* [TRY IT]
How do the lines read from the one holding "Yacht (94, 688)" through the last line of the listing? Set them down exactly, pictures omitted.
++++++++++++++++++++
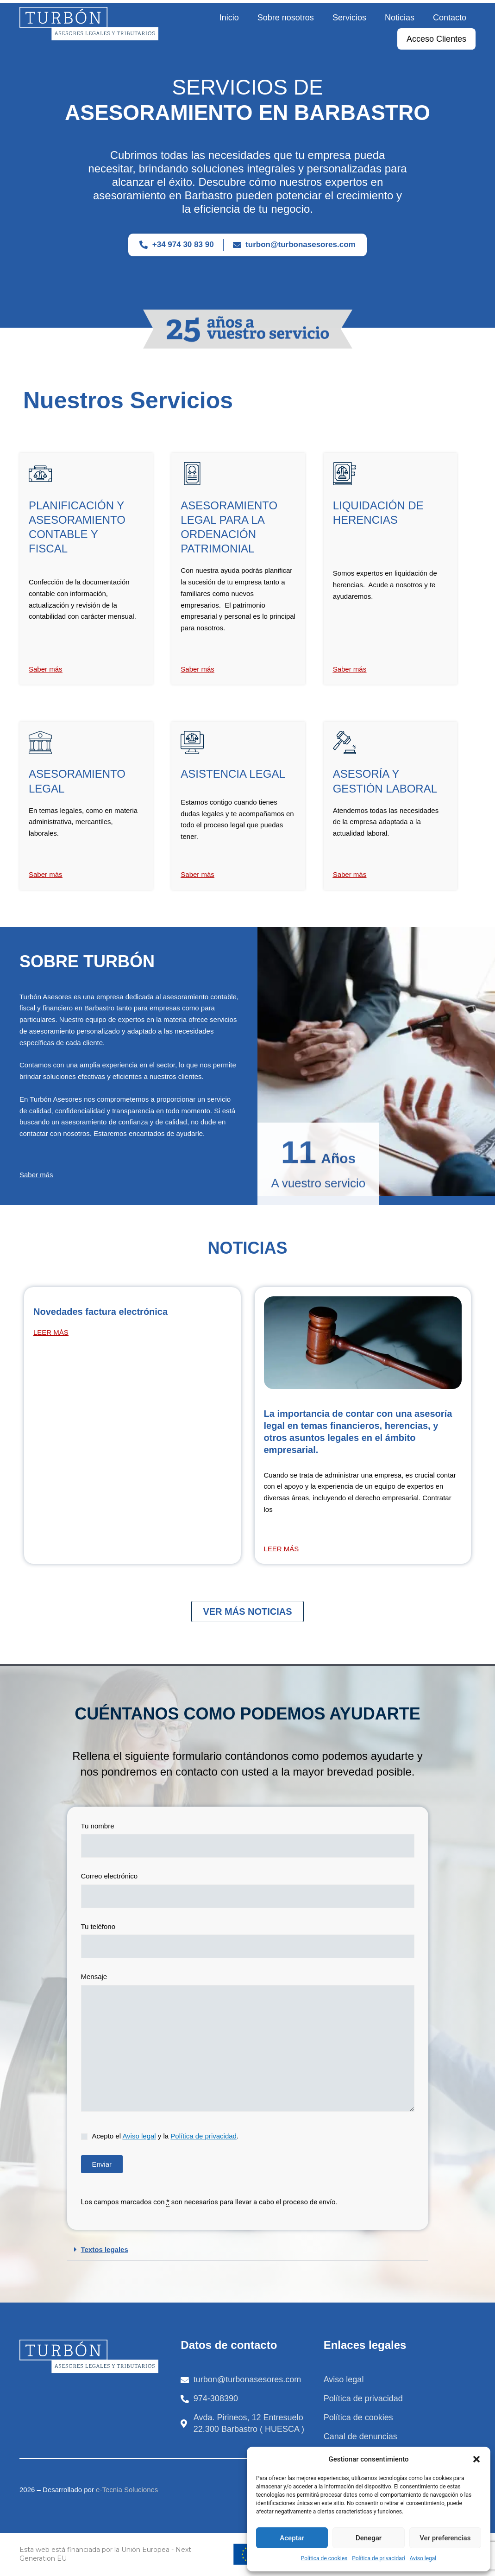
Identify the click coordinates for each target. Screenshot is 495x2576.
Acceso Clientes (436, 39)
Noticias (399, 17)
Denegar (369, 2538)
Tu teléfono (247, 1942)
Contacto (449, 17)
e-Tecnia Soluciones (127, 2490)
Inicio (229, 17)
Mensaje (247, 2046)
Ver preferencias (445, 2538)
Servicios (349, 17)
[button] (476, 2459)
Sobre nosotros (285, 17)
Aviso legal (422, 2558)
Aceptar (292, 2538)
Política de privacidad (378, 2558)
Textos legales (104, 2249)
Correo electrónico (247, 1892)
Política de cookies (324, 2558)
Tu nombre (247, 1842)
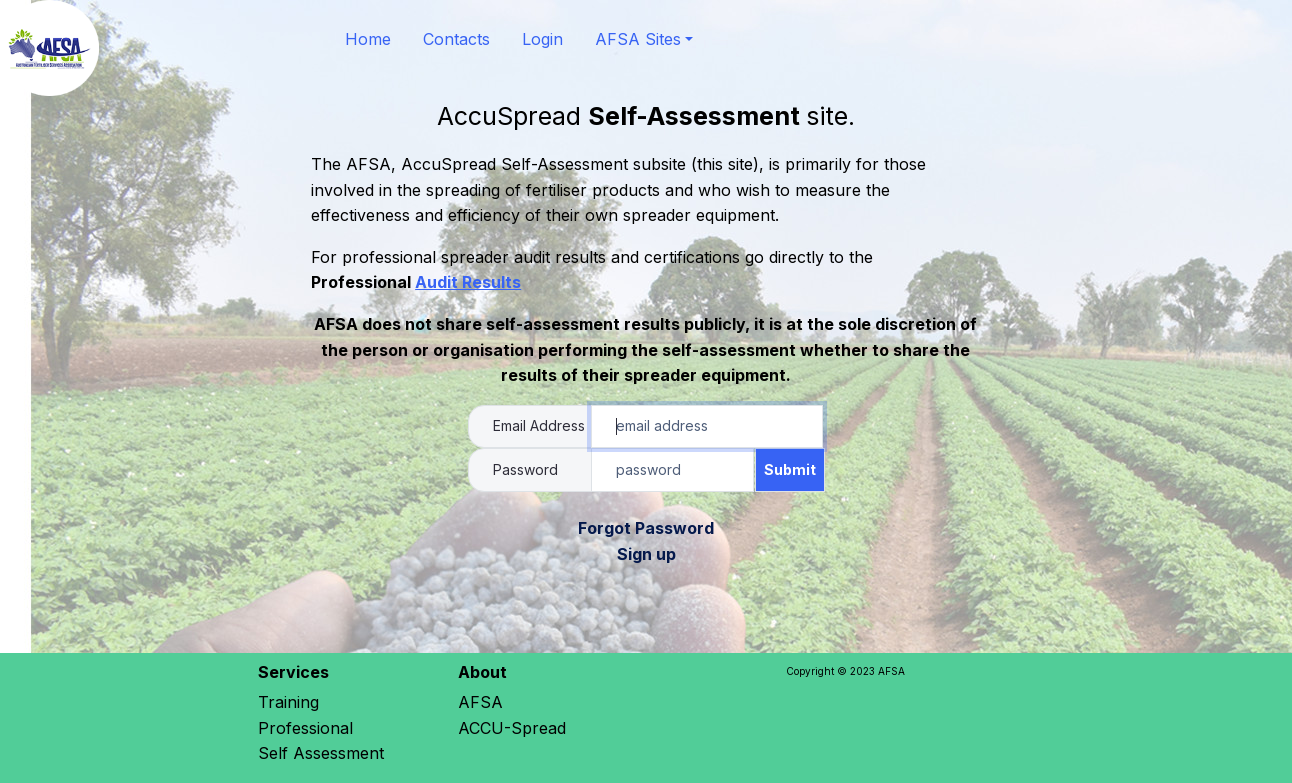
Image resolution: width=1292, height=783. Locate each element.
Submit (790, 469)
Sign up (646, 554)
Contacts (456, 39)
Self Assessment (321, 753)
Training (288, 702)
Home (368, 39)
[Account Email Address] (707, 427)
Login (542, 39)
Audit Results (468, 282)
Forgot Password (646, 528)
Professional (308, 728)
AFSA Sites (638, 39)
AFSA (480, 702)
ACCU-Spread (512, 728)
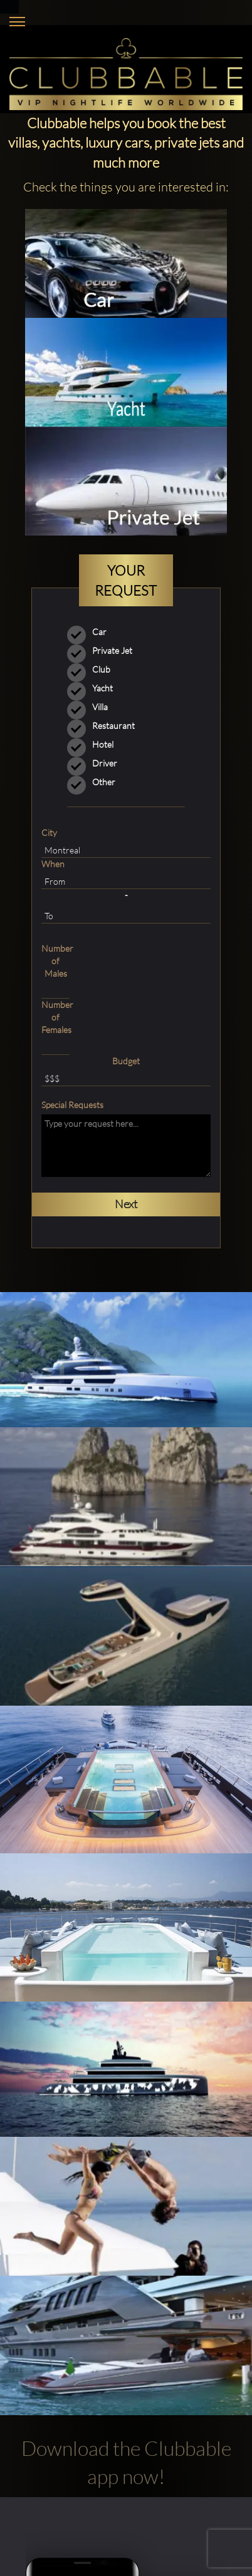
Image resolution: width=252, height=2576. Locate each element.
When (53, 863)
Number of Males (55, 961)
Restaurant (105, 726)
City (49, 832)
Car (91, 632)
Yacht (94, 688)
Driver (96, 763)
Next (126, 1204)
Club (92, 669)
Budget (126, 1061)
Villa (91, 707)
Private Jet (103, 650)
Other (79, 782)
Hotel (94, 744)
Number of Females (55, 1017)
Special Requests (72, 1104)
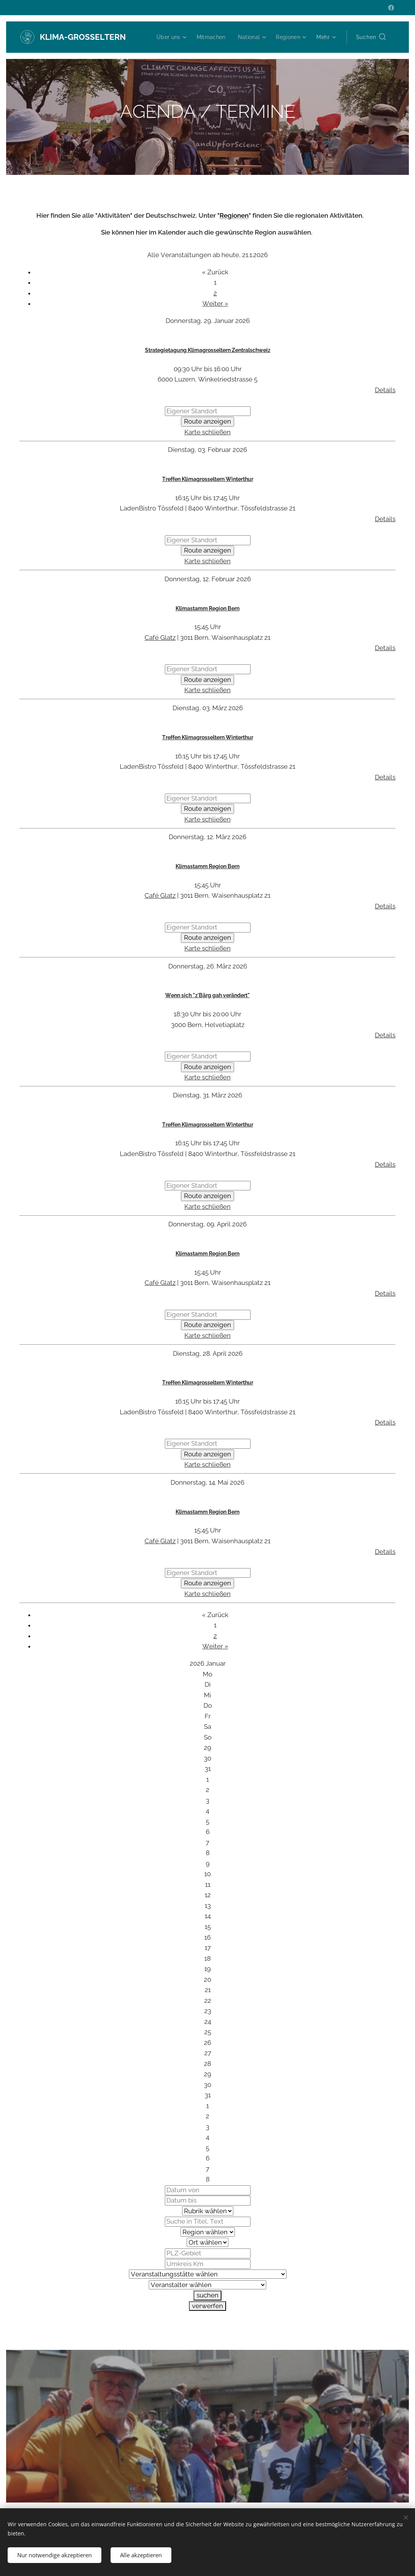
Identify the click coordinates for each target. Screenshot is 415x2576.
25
++++++++++++++++++++
* [RESPONSE BOX]
Yacht (94, 688)
Driver (96, 763)
Next (126, 1204)
Club (92, 669)
Budget (126, 1061)
Villa (91, 707)
Private Jet (103, 650)
Other (79, 782)
Hotel (94, 744)
Number of Females (55, 1017)
Special Requests (72, 1104)
Identify the click coordinates for each target. Screenshot is 415x2576.
25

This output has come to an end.